Kecakapan Intelektual

Sampai 2017, Keisenhofer bukan bagian tim bersepeda profesional Austria. Ia berlatih dengan bimbingan banyak orang, tapi tidak ada yang sesuai dengan karakternya.

Keisenhofer lebih suka membuat pilihan sendiri. Ia menyusun rencana latihan sendiri, pilihan balapan yang akan diikuti, dan lainnya.

“Saya adalah pejuang yang kesepian,” kata Keisenhofer.

Orang-orang terdekatnya mengatakan Keisenhofer menyadari kekurangan fisik, tapi mengatasinya dengan kecakapan intelektual.

Keisenhofer adalah master dalam matematika.
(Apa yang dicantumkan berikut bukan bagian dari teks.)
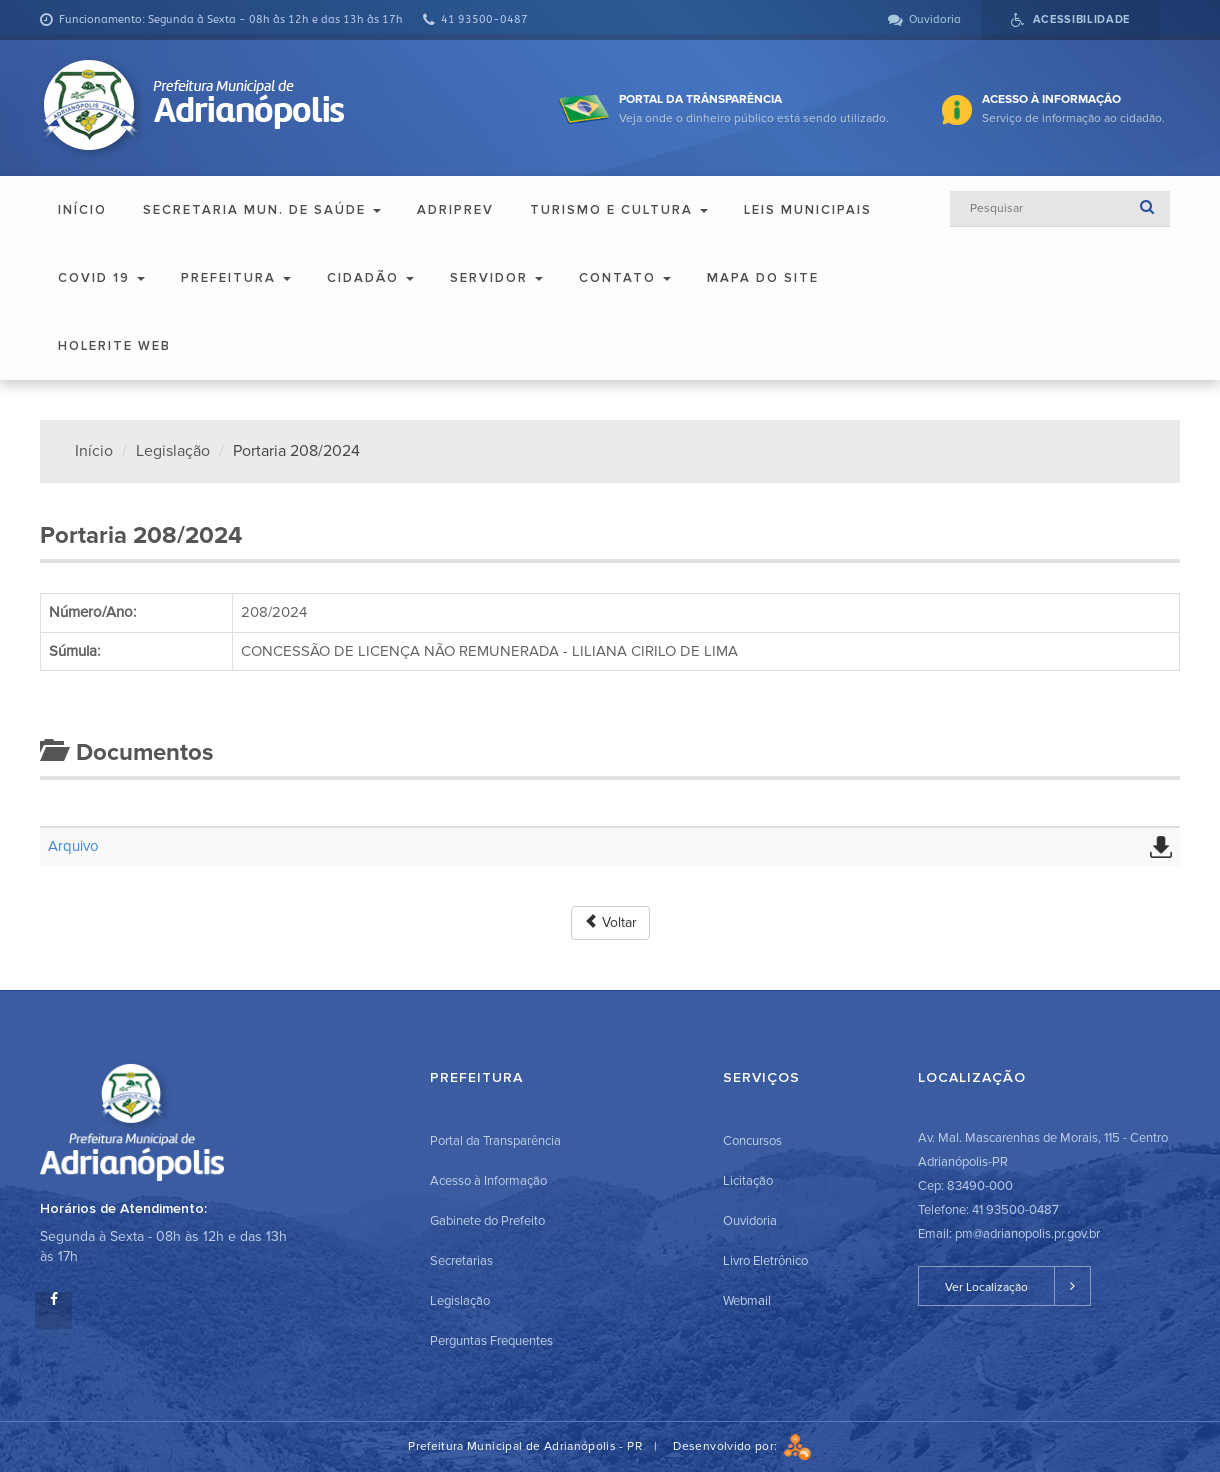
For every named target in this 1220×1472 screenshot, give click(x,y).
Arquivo (73, 846)
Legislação (173, 451)
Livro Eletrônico (765, 1261)
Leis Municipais (808, 210)
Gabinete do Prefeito (487, 1221)
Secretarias (461, 1261)
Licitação (748, 1181)
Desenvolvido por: (742, 1446)
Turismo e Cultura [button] (619, 210)
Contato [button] (625, 278)
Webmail (747, 1301)
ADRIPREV (455, 210)
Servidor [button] (496, 278)
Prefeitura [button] (236, 278)
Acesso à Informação (488, 1181)
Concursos (752, 1141)
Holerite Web (114, 346)
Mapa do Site (763, 278)
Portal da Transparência (495, 1141)
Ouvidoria (750, 1221)
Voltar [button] (610, 922)
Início (82, 210)
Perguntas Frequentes (491, 1341)
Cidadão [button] (370, 278)
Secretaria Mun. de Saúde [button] (262, 210)
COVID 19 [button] (101, 278)
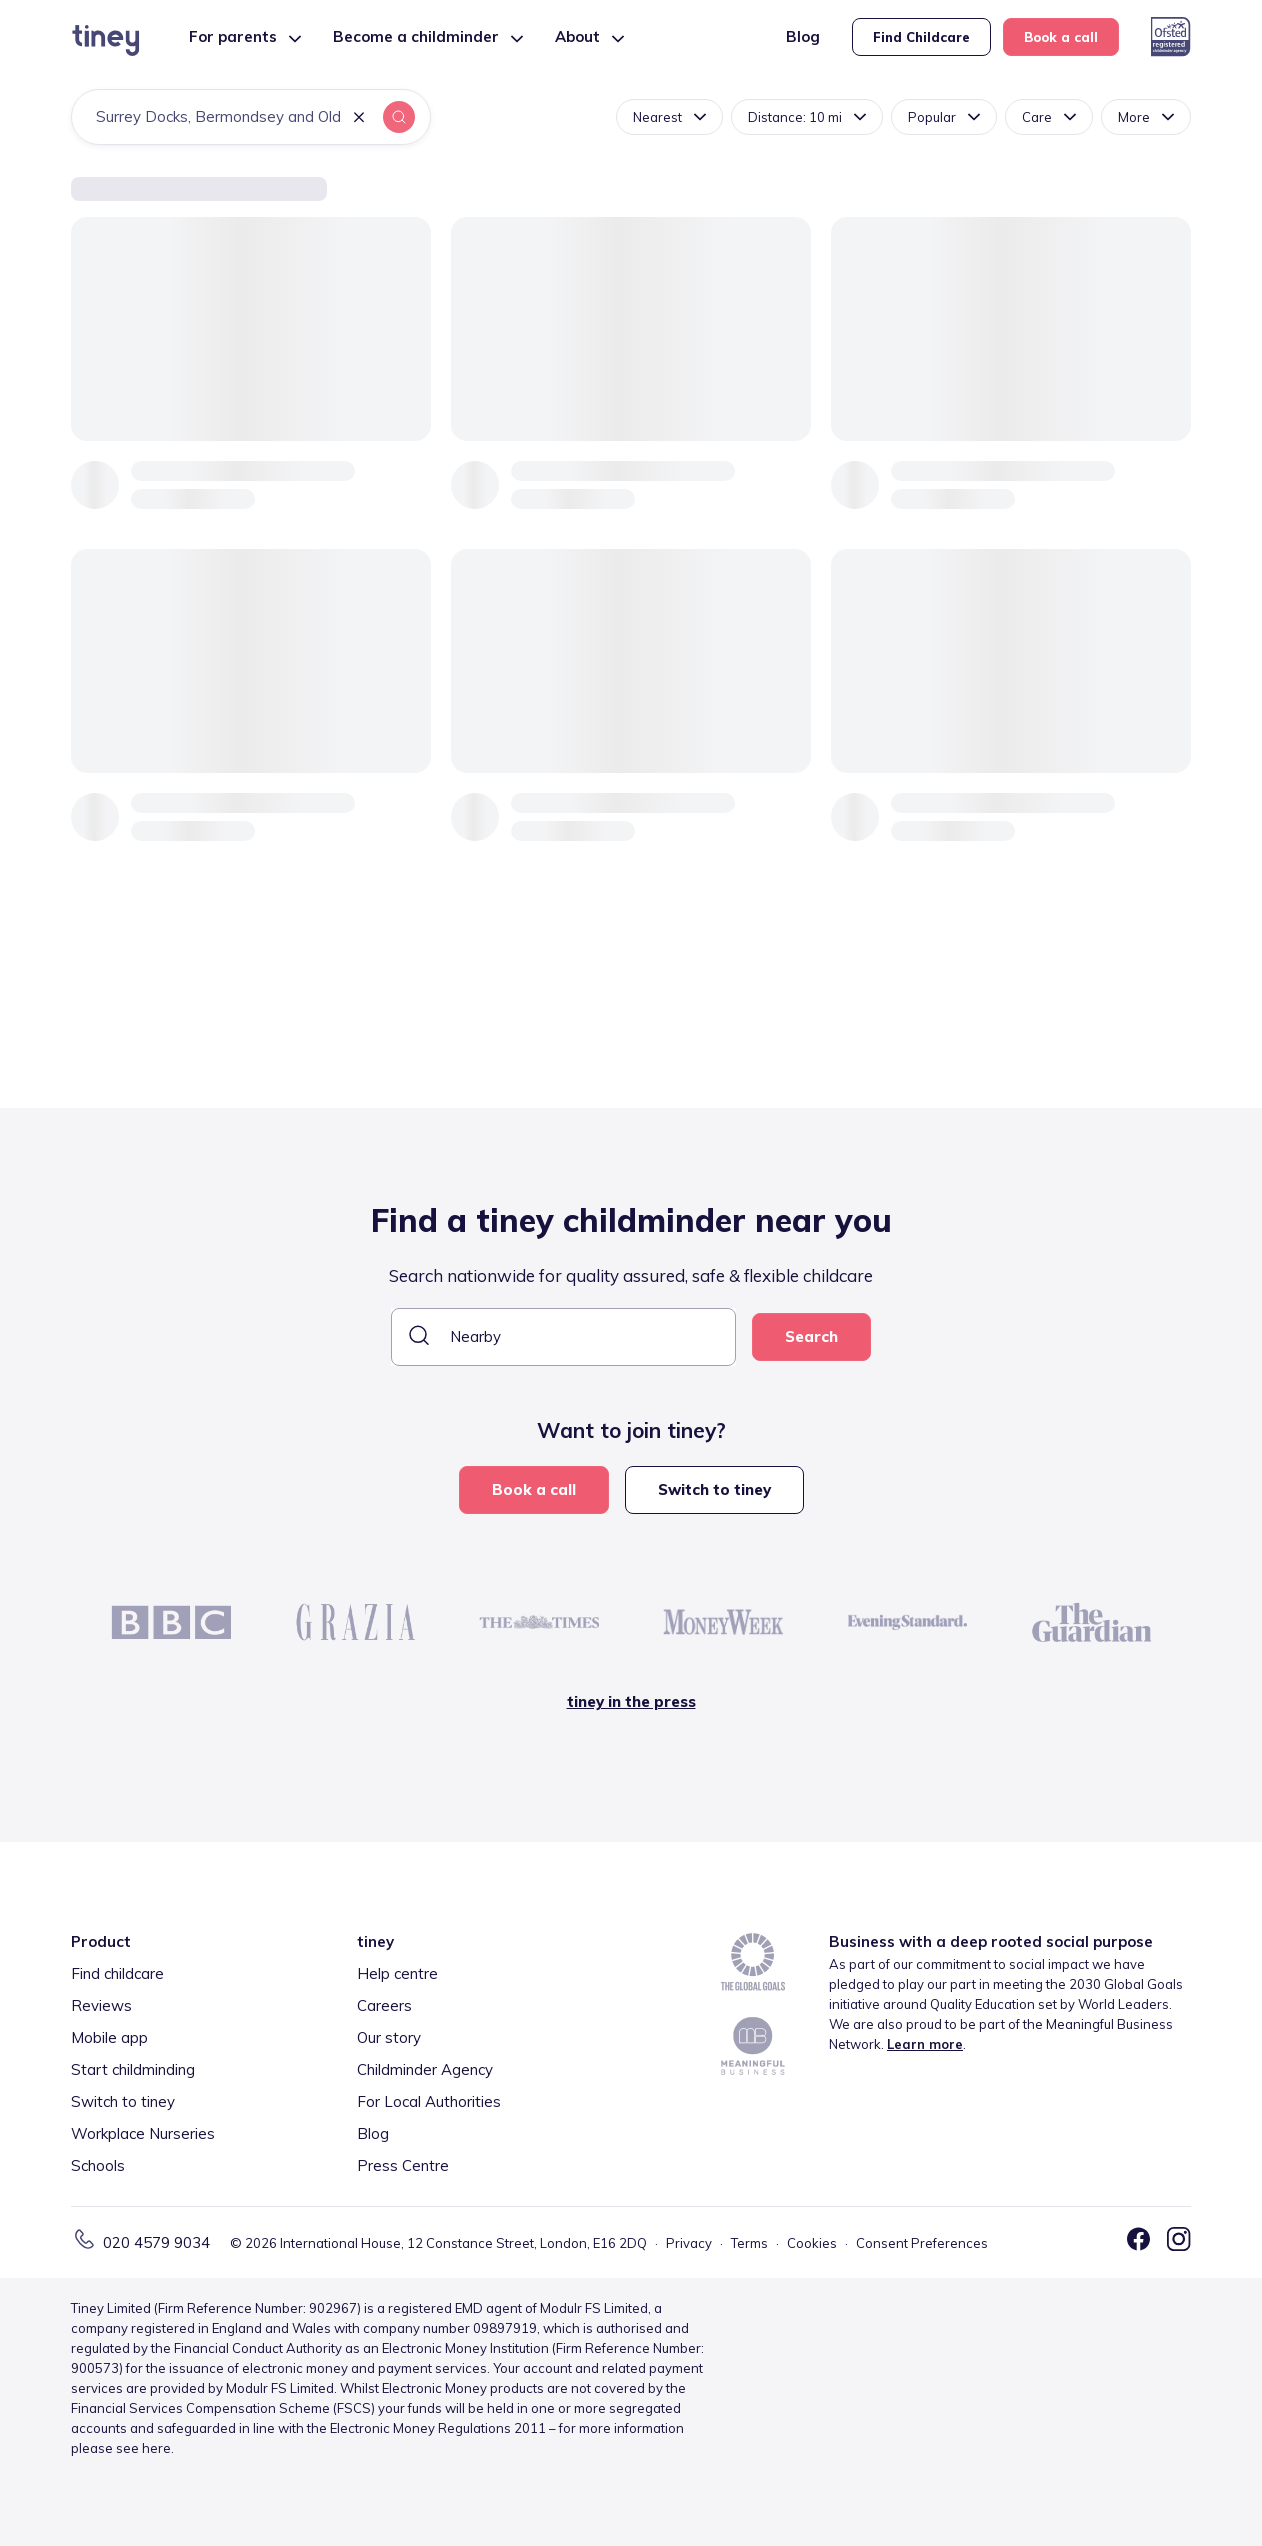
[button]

Gelar itu diperoleh dari Universitas Cambridge. Ia juga peraih gelar PhD matematika terapan dari Polytechnic University of Catalonia, Barcelona.

Ia tak punya ahli gizi, dan tak memiliki orang-orang yang memberinya pertimbangan tentang strategi balapan.

“Sebagai ahli matematika, saya terbiasa memecahkan masalah sendiri,” kata Keisenhofer. “Saya menggunakan pendekatan matematika saat berlaga.”

Pebalap sepeda profesional, kata Keisenhofer, dikelilingi orang-orang yang berperan menjadikannya juara; mulai dari pelatih, ahli gizi, perencana strategi balapan, dan lainnya.

“Saya tidak memiliki semua itu. Saya melakukannya sendiri,” kata Keisenhofer.